Smart Scan In Exadata

Smart scan is one of the major contributors which boost the database performance and reduce data transfer traffic over the network from storage tier to compute node. But 2 question raises here:

 (1)  How Exadata machine choose to use smart scan for a sql statement ?

(2)  How it helps to transfer only necessary block from storage tier to compute node

 

In the traditional database system the storage system was not aware with the database technology so whenever the database client request came for retrieving a specific block or blocks of data it simply revert back the data block which includes necessary and unnecessary both and then the use of predicates referencing in the query and filtration work done at the database’s instance memory due to which  the data transfer traffic increases over the network however in Exadata , the Exadata storage server software has self-intelligence and also they are aware with the database technology so whenever the database client request came then all the work of using predicates and filtration done at the storage tier due to which only the required data block has been sent to the compute/database server which also reduces the data transfer load over the network and result in high response time.

 

Facts Need To Remember About Smart Scan

 

Smart scan is a run time decision decided by exadata strorage software however we still need to remember some facts related to smart scan feature.

 

(1) Smart scan also works well with encrypted and compressed data set.

(2) Optimizer cannot decide whether a particular query will use the feature of smart scan or not however smart scan indirectly influences by the result of query optimization

(3) Smart scan work for full table table,index fast full scan and parallel queries

(4) Any query which is using a parallelism is automatically a potential candidate for using smart scan

(5) It’s not always mandatory that the query should use parallelism to use smart scan feature however if a query will go for a full table scan, then that query is also a potential candidate for smart scan.
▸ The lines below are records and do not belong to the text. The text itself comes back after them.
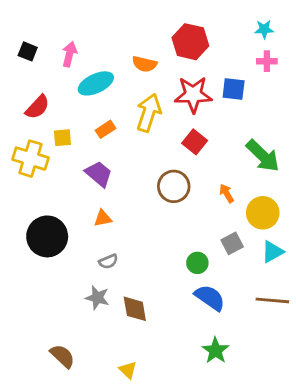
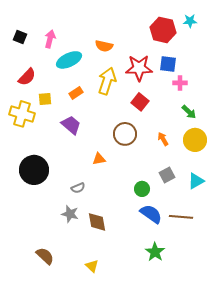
red hexagon: (190, 42) -> (163, 30), moved
pink cross: (267, 61) -> (180, 83), moved
green arrow: (263, 156) -> (189, 112), size x0.6
yellow circle: (263, 213) -> (195, 140), moved
orange triangle: (103, 218) -> (99, 159), moved
brown line: (272, 300) -> (181, 217), moved

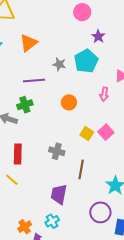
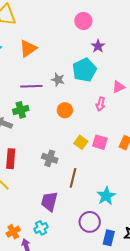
gray star: (59, 64) -> (58, 80), moved
pink square: (106, 132) -> (100, 142), turned -35

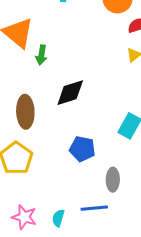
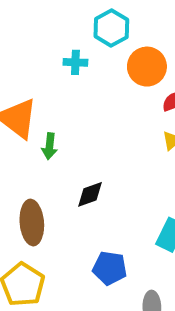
black diamond: (70, 93) -> (90, 194), size x0.7

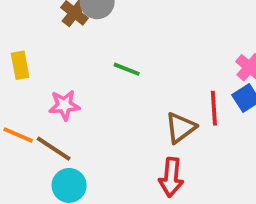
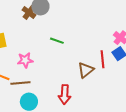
brown line: (54, 149) -> (20, 83), turned -36
red arrow: (171, 177) -> (65, 94), moved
(6)  Smart scan must be enabled within the database using cell_offload_processing parameter which must be set to TRUE

(7) The default value of cell_offload_processing parameter is TRUE

(8) If a join operator is using bloom filter then that query is also a good candidate for using smart scan feature

 


  Conditions Prevents To Use Smart Scan

 

(1) If cell_offload_processing parameter is set to FALSE or any query which is using a param_hint of cell_offload_processing to false then that query will not use smart scan feature

(2) If the number of columns referencing in the query is more than 255 then the query will not use smart scan

(3) If the query is referencing a virtual column, smart will not work

(4) If the table referencing into the query is IOT table, smart scan will not work

(5)  If the table is a clustered table, smart scan will not work

(6)  If the command is creating using NOSORT clause then smart scan will not work

(7) If the column referencing in a query is a LONG or LOB column then smart scan will not work

(8) The Sql in question must not be quarantined

(9) Some sql function or operator also doesn’t support smart scan feature as well and to check whether a particular sql function or operator uses the smart scan feature for that we can use v$sqlfn_metadata view where OFFLODABLE column display the value YES or NO where YES indicate the use of smart scan and NO indicate that the smart scan will not be use by the sql function or operator

  

What Is SQL Quarantine

 When a cellsrv process (on an exadata storage server cell) terminates and, if the thread that caused the death (or rather encountered the death) was performing smart scan, we determine the sql step that the thread was performing and make a note of it in a file on the cell. When the cellsrv restarts, the plan step is considered quarantined. When there are 3 quarantines, smart scan for a database gets quarantined. When smart scan gets quarantined, cellsrv will not perform any predicate evaluation/filtering. It will issue parallel IOs, and return the blocks as is.

 

Parameter Related To Smart Scan

Majorly there are 2 parameter which comes into the role when we talk about the smart scan feature and both of them serves a different purpose.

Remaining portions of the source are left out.